Past increases were fractional compared with that envisaged by the Postmaster-General in his statement to the House on 21 August and which are to take effect within the next 3 years. Coupled with the reduced services one wonders whether the Government has a death wish as it proceeds to price the Post Office right out of the market. More basic than the economics of running the Post Office, however, is the principle of seeing that people are fully informed on matters of importance to them. The local newspaper does this to an extent that no other news media can ever hope to match. It is basic to the democratic processes that people in the country as well as in the cities should be informed. Without communication democracy in its fullest sense is an idle dream.


Mr Mathews - Why should it be subsidised by the Post Office.


Mr Ian Robinson (COWPER, NEW SOUTH WALES) - Why should it be subsidised by the Post Office? What has the honourable member for Casey been doing? Every time he has been on his feet in this House since becoming a member he has been espousing the expenditure of funds in the community interest. I recall his advocacy in matters such as improving the standards of the media in this country. We listened to him speak yesterday about a matter of community concern but he did not have a solution to proffer. We listened to him today and again he had a lot of words to say about matters to which apparently he is dedicated in the community interest. Now he wants to deny completely the right of community interest. Does he want it both ways or does he fail to recognise


Mr Mathews - On the contrary. 1 asked why it should be subsidised by the Post Office instead of by the revenue.

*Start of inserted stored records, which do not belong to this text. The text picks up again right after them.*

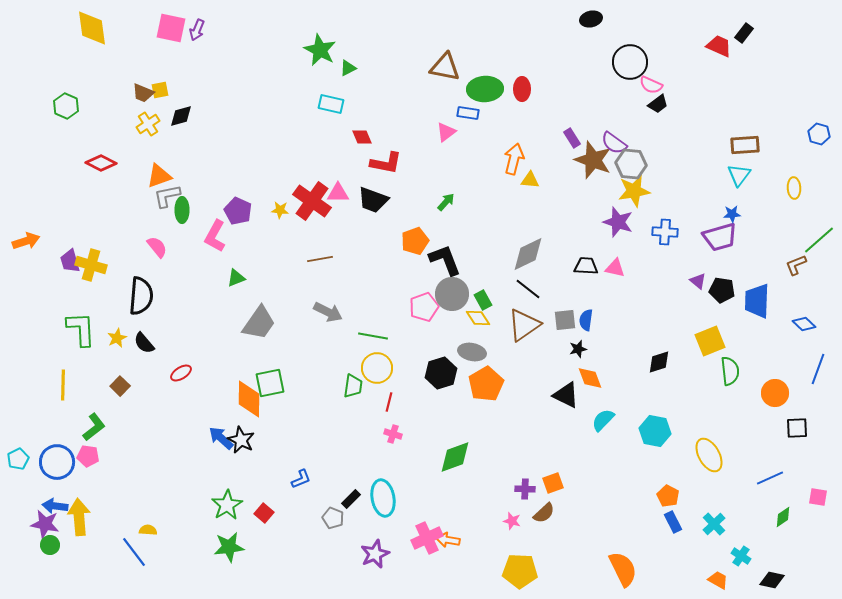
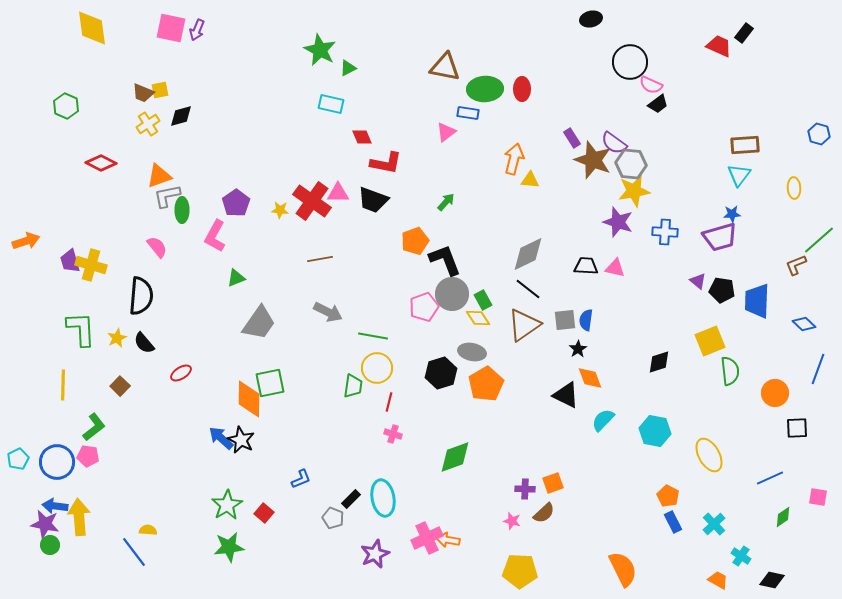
purple pentagon at (238, 211): moved 2 px left, 8 px up; rotated 12 degrees clockwise
black star at (578, 349): rotated 18 degrees counterclockwise
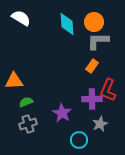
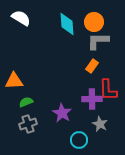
red L-shape: rotated 25 degrees counterclockwise
gray star: rotated 21 degrees counterclockwise
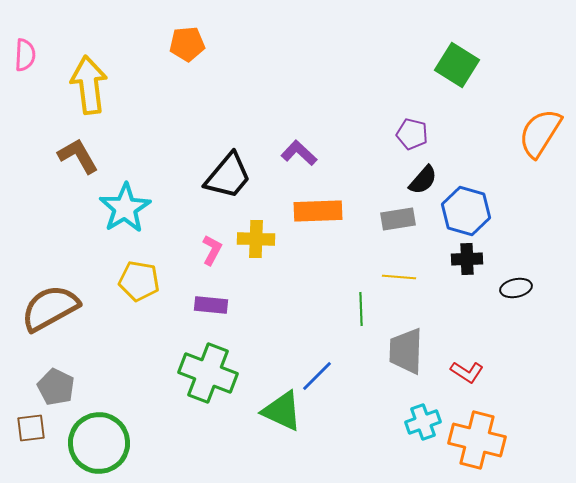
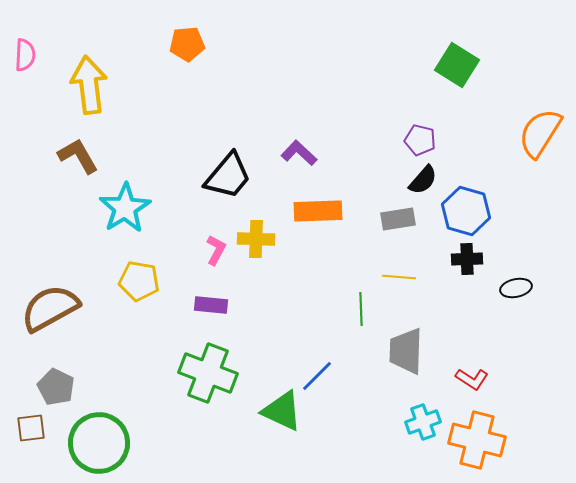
purple pentagon: moved 8 px right, 6 px down
pink L-shape: moved 4 px right
red L-shape: moved 5 px right, 7 px down
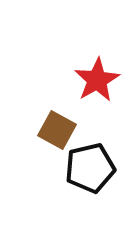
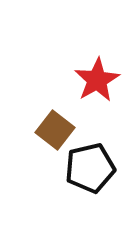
brown square: moved 2 px left; rotated 9 degrees clockwise
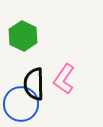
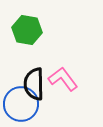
green hexagon: moved 4 px right, 6 px up; rotated 16 degrees counterclockwise
pink L-shape: moved 1 px left; rotated 108 degrees clockwise
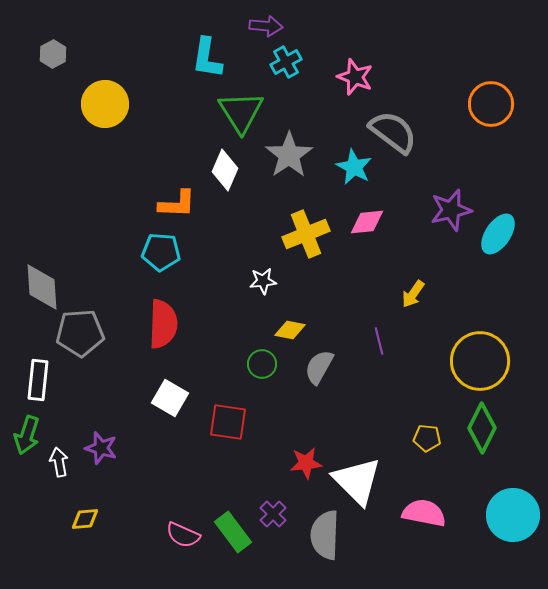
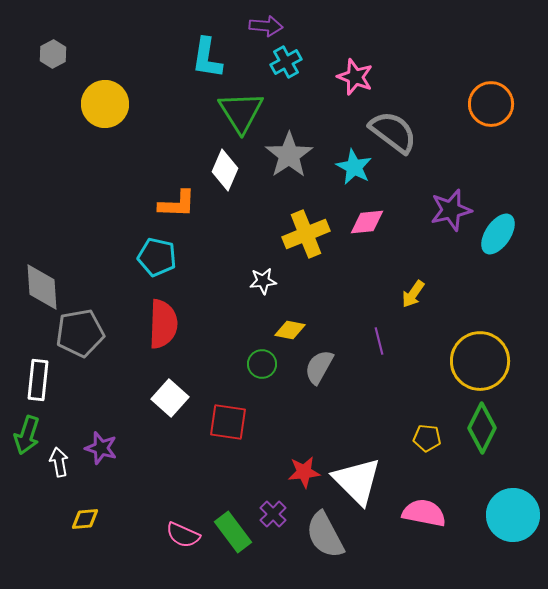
cyan pentagon at (161, 252): moved 4 px left, 5 px down; rotated 9 degrees clockwise
gray pentagon at (80, 333): rotated 6 degrees counterclockwise
white square at (170, 398): rotated 12 degrees clockwise
red star at (306, 463): moved 2 px left, 9 px down
gray semicircle at (325, 535): rotated 30 degrees counterclockwise
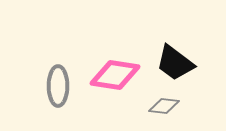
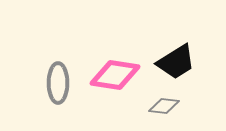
black trapezoid: moved 1 px right, 1 px up; rotated 69 degrees counterclockwise
gray ellipse: moved 3 px up
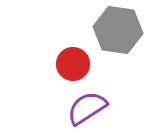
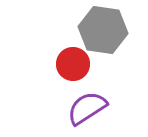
gray hexagon: moved 15 px left
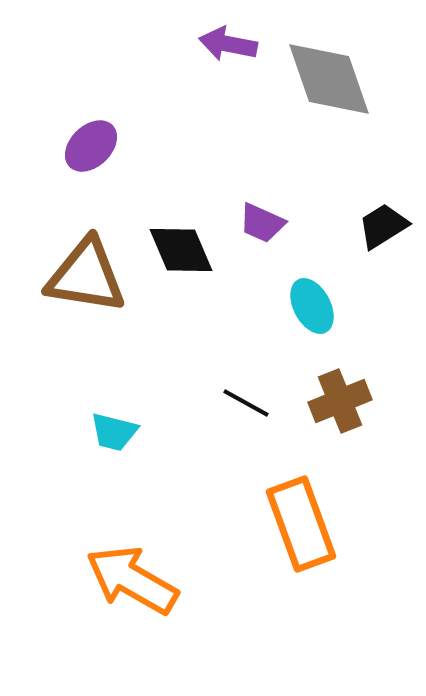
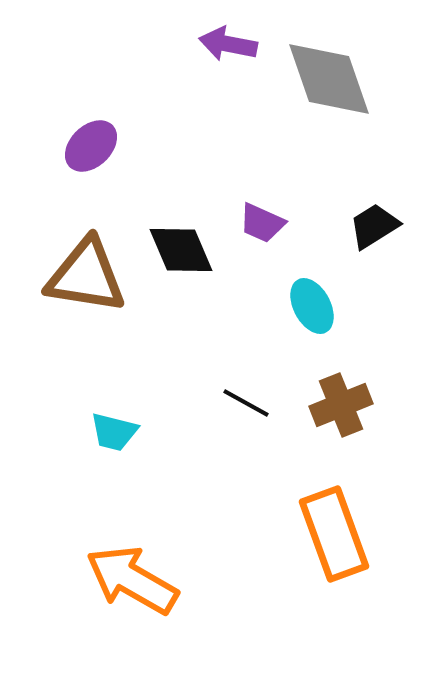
black trapezoid: moved 9 px left
brown cross: moved 1 px right, 4 px down
orange rectangle: moved 33 px right, 10 px down
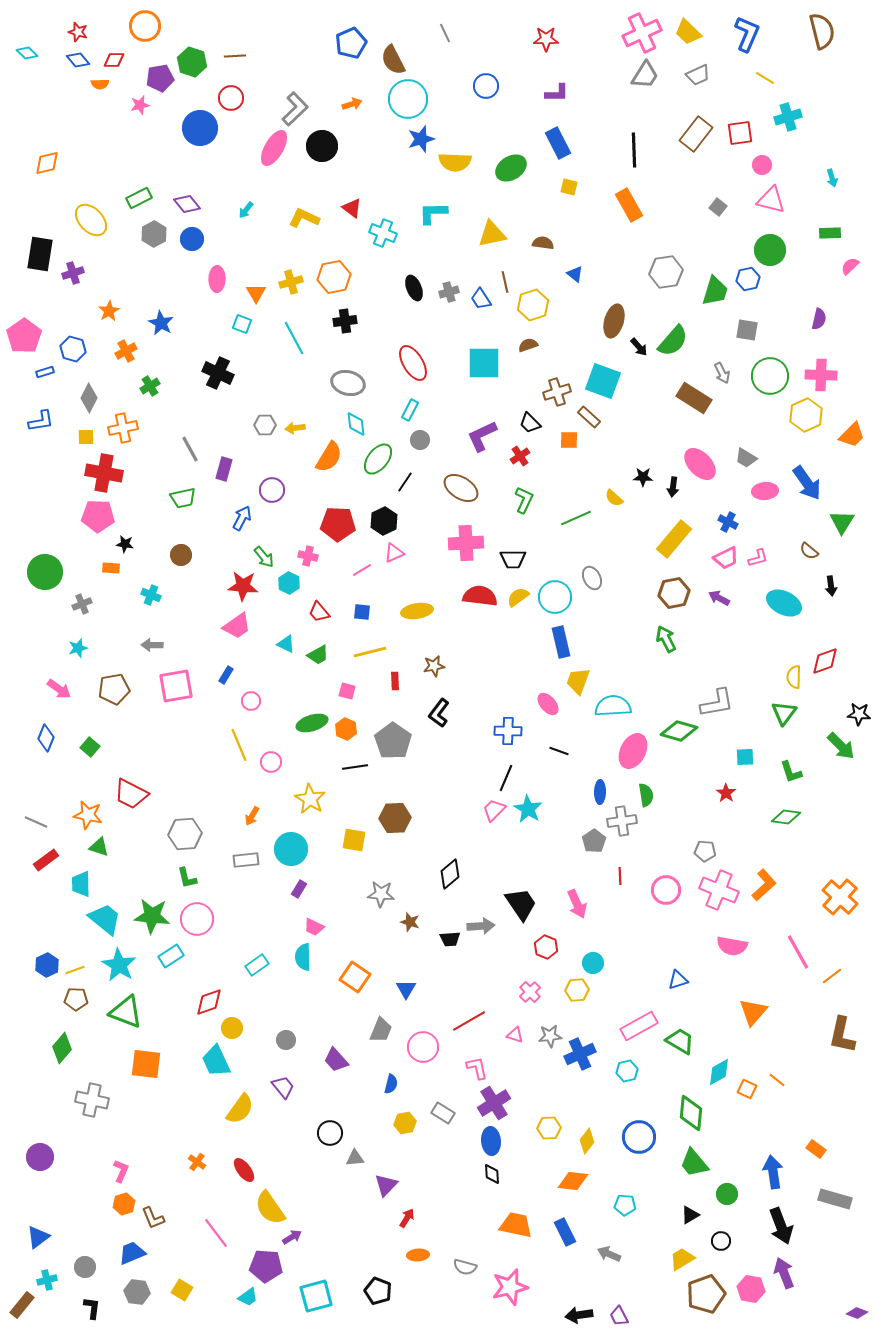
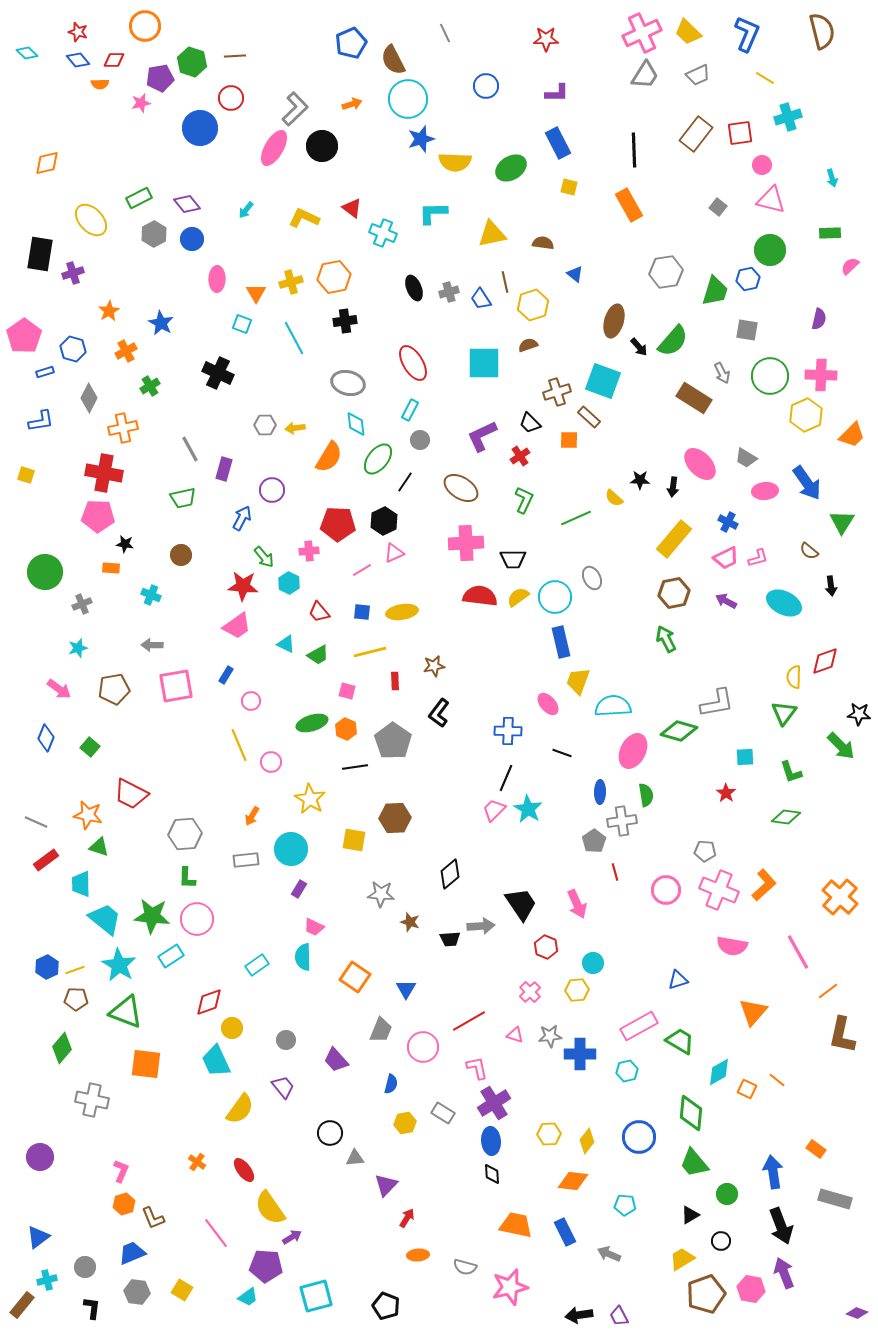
pink star at (140, 105): moved 1 px right, 2 px up
yellow square at (86, 437): moved 60 px left, 38 px down; rotated 18 degrees clockwise
black star at (643, 477): moved 3 px left, 3 px down
pink cross at (308, 556): moved 1 px right, 5 px up; rotated 18 degrees counterclockwise
purple arrow at (719, 598): moved 7 px right, 3 px down
yellow ellipse at (417, 611): moved 15 px left, 1 px down
black line at (559, 751): moved 3 px right, 2 px down
red line at (620, 876): moved 5 px left, 4 px up; rotated 12 degrees counterclockwise
green L-shape at (187, 878): rotated 15 degrees clockwise
blue hexagon at (47, 965): moved 2 px down
orange line at (832, 976): moved 4 px left, 15 px down
blue cross at (580, 1054): rotated 24 degrees clockwise
yellow hexagon at (549, 1128): moved 6 px down
black pentagon at (378, 1291): moved 8 px right, 15 px down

Mr Ian Robinson (COWPER, NEW SOUTH WALES) - That is a matter for you and your Government to determine. The Government has a very clear remedy if it wishes to apply itself. That remedy is to use Treasury subvention to finance losses in the Post Office.

Debate interrupted.

Mr DEPUTY SPEAKER (Mr Berinson)Itbeing 12.45 p.m., in accordance with standing order 106 1 put the question:

That grievances be noted.

Question resolved in the affirmative.